Peacock v. Horne, 159 Ga. 707, 722 (2) (126 SE 813) (1925) does not authorize a contrary result. In Peacock, the purported purchaser of timber drafted an instrument to convey the interests of the three owners. The instrument, as drafted, contained lines for the signatures of each of the three owners. The purported purchaser then transmitted the draft to the three owners and requested that each sign. Construing the instrument most strongly against the purported purchaser, as the drafter, “the manifest intention of the parties to this contract [was] that it was to be signed by all of the [owners] before it became binding on [those] who signed it; and on the failure and refusal of one of the [owners] to sign it, it was not binding on those who did execute it.” Peacock v. Horne, supra at 723 (2). The circumstances of the instant case are totally different. It was appellee Strelzik who drafted the instrument and it was appellees who executed and submitted it to appellant. The executed agreement was not delivered as a conditional counteroffer for appellant’s acceptance or rejection, but in apparent full satisfaction of the condition precedent to the creation of a valid lease. Appellees did not request that appellant secure the signature of Midlick and did not object when appellant, in reliance on the unqualified guaranty, allowed Housecall, Inc., to enter into possession of the leased premises. Under these circumstances, unlike those of Peacock v. Horne, supra, “the principle of law ([OCGA § 13-2-4]) that where the parties to a contract differ among themselves as to its meaning, that meaning placed upon the contract by one of the parties and known to be thus understood by the other at the time shall be held as the true meaning, was applicable. . . .” Cason v. Duke, 28 Ga. App. 170, 171 (2) (110 SE 684) (1922).
As the movant for summary judgment, appellant met its burden of producing evidence showing that, notwithstanding the absence of Midlick’s signature, it was the recipient of appellees’ unqualified guaranty.

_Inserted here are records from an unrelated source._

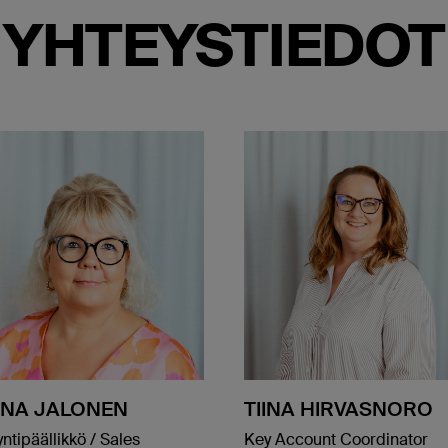
YHTEYSTIEDOT
INA JALONEN
TIINA HIRVASNORO
ntipäällikkö / Sales
Key Account Coordinator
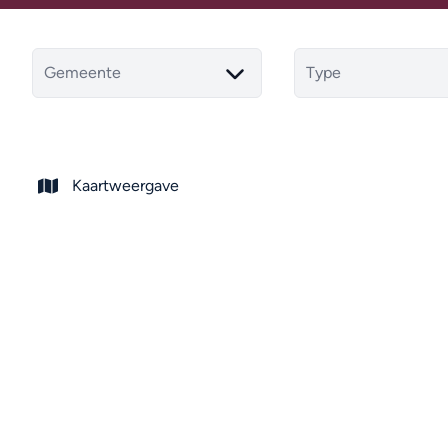
Gemeente
Type
Kaartweergave
VERKOCHT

In opposition, appellees proffered no evidence to show that a genuine issue of material fact remained as to the existence of a requirement for Midlick’s signature or as to their liability on the unqualified guaranty which they executed and submitted to appellee. *583There being no issue of fact, the interpretation of the contract was for the court and notj for a jury. See Tidwell v. Carroll Bldrs., 251 Ga. 415, 417 (2) (306 SE2d 279) (1983). However, for the reasons previously discussed, it is my opinion that the interpretation which was made by the trial court is erroneous and that it was error to grant summary judgment in favor of appellee Strelzik and to fail to grant summary judgment in favor of appellant. Therefore, I respectfully dissent to the majority opinion insofar as it fails to reverse the denial of appellant’s motion for summary judgment.
Decided July 14, 1989
Rehearings denied July 31, 1989
Harman, Owen, Saunders & Sweeney, Perry A. Phillips, Craig A. Nance, for appellant.
Hishon & Ranney, Robert H. Hishon, Dan R. Musick, for appel-lees.
I am authorized to state that Judge Beasley joins in this opinion.